Full text: Sammlung deutscher Gedichte für Schule und Haus

Aus verschiedenen Ländern. 
342. Der Wanderer. 
Einsam stand ich und sah in die afrikanischen dürren 
Ebnen hinaus; vom Olymp regnete Feuer herab. 
Fernhin schlich das hag're Gebirg wie ein wandelnd Gerippe, 
Hohl und einsam und kahl blickt aus der Höhe sein Haupt. 
5 Ach, nicht sprang, mit erfrischendem Grün, der quellende Wald hier 
In die säuselnde Luft üppig und herrlich empor, 
Bäche stürzten hier nicht in melodischem Fall vom Gebirge, 
Durch das blühende Tal schlingend den silbernen Strom, 
Keiner Herde verging am plätschernden Brunnen der Mittag, 
10 Freundlich aus Bäumen hervor blickte kein wirtliches Dach! 
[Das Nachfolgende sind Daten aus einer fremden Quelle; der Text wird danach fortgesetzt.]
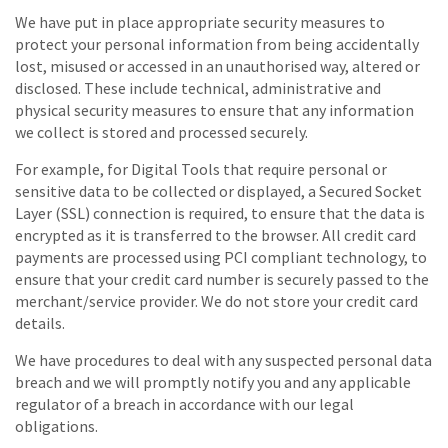
We have put in place appropriate security measures to
protect your personal information from being accidentally
lost, misused or accessed in an unauthorised way, altered or
disclosed. These include technical, administrative and
physical security measures to ensure that any information
we collect is stored and processed securely.
For example, for Digital Tools that require personal or
sensitive data to be collected or displayed, a Secured Socket
Layer (SSL) connection is required, to ensure that the data is
encrypted as it is transferred to the browser. All credit card
payments are processed using PCI compliant technology, to
ensure that your credit card number is securely passed to the
merchant/service provider. We do not store your credit card
details.
We have procedures to deal with any suspected personal data
breach and we will promptly notify you and any applicable
regulator of a breach in accordance with our legal
obligations.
Unter dem Strauche saß ein ernster Vogel gesanglos, 
Ängstig und eilend flohn wandernde Störche vorbei. 
Nicht um Wasser rief ich dich an, Natur, in der Wüste, 
Wasser bewahrte mir treulich das fromme Kamel, 
15 Um der Haine Gesang, um Gestalten und Farben des Lebens 
Bat ich, vom lieblichen Glanz heimischer Fluren verwöhnt. 
Aber ich bat umsonst; du erschienst mir feurig und herrlich, 
Aber ich hatte dich einst göttlicher, schöner gesehn. 
Auch den Eispol hab' ich besucht; wie ein starrendes Chaos 
20 Türmte das Meer sich da schrecklich zum Himmel empor. 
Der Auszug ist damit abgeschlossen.